How good are you at sizing someone up? Perhaps not as good as a computer, according to researchers at the University of Cambridge and Stanford University.
By analyzing someone’s likes on Facebook, statistical modeling software could characterize a person’s basic personality with an accuracy rivaling that of a spouse or close family member, according to the researchers.
Analyzing such digital footprints could help computer programs to interact with people in more meaningful ways, according to the scientists, whose findings were published Monday in the Proceedings of the National Academy of Sciences.
Although big data systems already help to analyze human behavior, particularly around buying habits, today’s statistical modeling techniques tend to be very narrow in scope. “It is difficult to find the meaning behind these predictions,” said Michal Kosinski, a Stanford researcher and co-author of the study.
“The work we’re doing is helping to interpret those predictions. It allows you to put the meaning to the prediction,” he said.
Kosinski acknowledged that humans “are extremely good at predicting personality traits,” but computers could be even better.
The researchers’ work is a follow-up to a March 2013 study which showed that personality traits can be determined with surprising accuracy by analyzing Facebook likes.
A “like” is Facebook’s jargon for showing approval for an item, such as a photo or article, posted on the social networking service.
With enough likes to analyze, computers can infer basic personality traits, the earlier study concluded. The researchers now wanted to see if computers could size people up more accurately than humans.
They sampled Facebook pages from 86,220 volunteers, many of whom also filled out a 100 question personality survey focused on five major psychological traits: openness, conscientiousness, extraversion, agreeableness, and neuroticism.
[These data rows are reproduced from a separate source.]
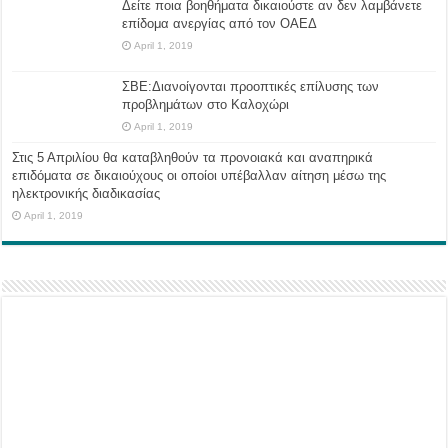
Δείτε ποια βοηθήματα δικαιούστε αν δεν λαμβάνετε
επίδομα ανεργίας από τον ΟΑΕΔ
April 1, 2019
ΣΒΕ:Διανοίγονται προοπτικές επίλυσης των
προβλημάτων στο Καλοχώρι
April 1, 2019
Στις 5 Απριλίου θα καταβληθούν τα προνοιακά και αναπηρικά
επιδόματα σε δικαιούχους οι οποίοι υπέβαλλαν αίτηση μέσω της
ηλεκτρονικής διαδικασίας
April 1, 2019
A few rounds of machine learning were used to associate the traits with additional Facebook likes. For instance, those liking “Salvador Dali” or “meditation” appeared to possess a high degree of openness.
To judge the effectiveness of the computer algorithms, researchers gave questionnaires to friends and relatives of some participants. The survey results and computerized assessments were then compared with the self-assessments from the subjects.
With just 10 likes, the computer would know someone as well as a work colleague. With more than 70, it would get to the level of a friend or roommate, and with more than 300 to the level of a spouse or close relative.
The study is notable because of its large sample size, said Jennifer Golbeck a computer scientist at the University of Maryland, College Park and the director of the University of Maryland Human-Computer Interaction Lab. Golbeck was not involved in the study, though she is one of a growing number of researchers studying how to predict personality traits through online footprints.
“It was such a large base of users, it suggests that what they were able to find wasn’t just a fluke because they had a small amount of data,” Golbeck said.
“It may not be that the specific correlations would work on a large population. But it certainly seems true that the general methodology to make the connections between personal attributes and the way we behave online is really promising,” Golbeck said.
Facebook serves well for such analysis, but such digital footprints can be found elsewhere online too, Kosinski said. Public forums such as Twitter, usage statistics of what type of music or movies are streamed, or even a company’s Web server logs, could provide a basis for further user analysis.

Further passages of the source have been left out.